_Exercise requirements_
Print each entry precisely; exclude the pictures.

_Dataset entries_
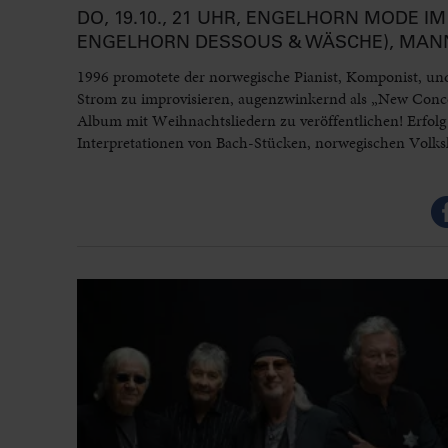
DO, 19.10., 21 UHR, ENGELHORN MODE
ENGELHORN DESSOUS & WÄSCHE), MAN
1996 promotete der norwegische Pianist, Komponist, und
Strom zu improvisieren, augenzwinkernd als „New Conce
Album mit Weihnachtsliedern zu veröffentlichen! Erfolg 
Interpretationen von Bach-Stücken, norwegischen Volks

_Response area_
DO, 19.10., 21 UHR, ENGELHORN MODE
ENGELHORN DESSOUS & WÄSCHE), MAN
1996 promotete der norwegische Pianist, Komponist, und
Strom zu improvisieren, augenzwinkernd als „New Conce
Album mit Weihnachtsliedern zu veröffentlichen! Erfolg 
Interpretationen von Bach-Stücken, norwegischen Volks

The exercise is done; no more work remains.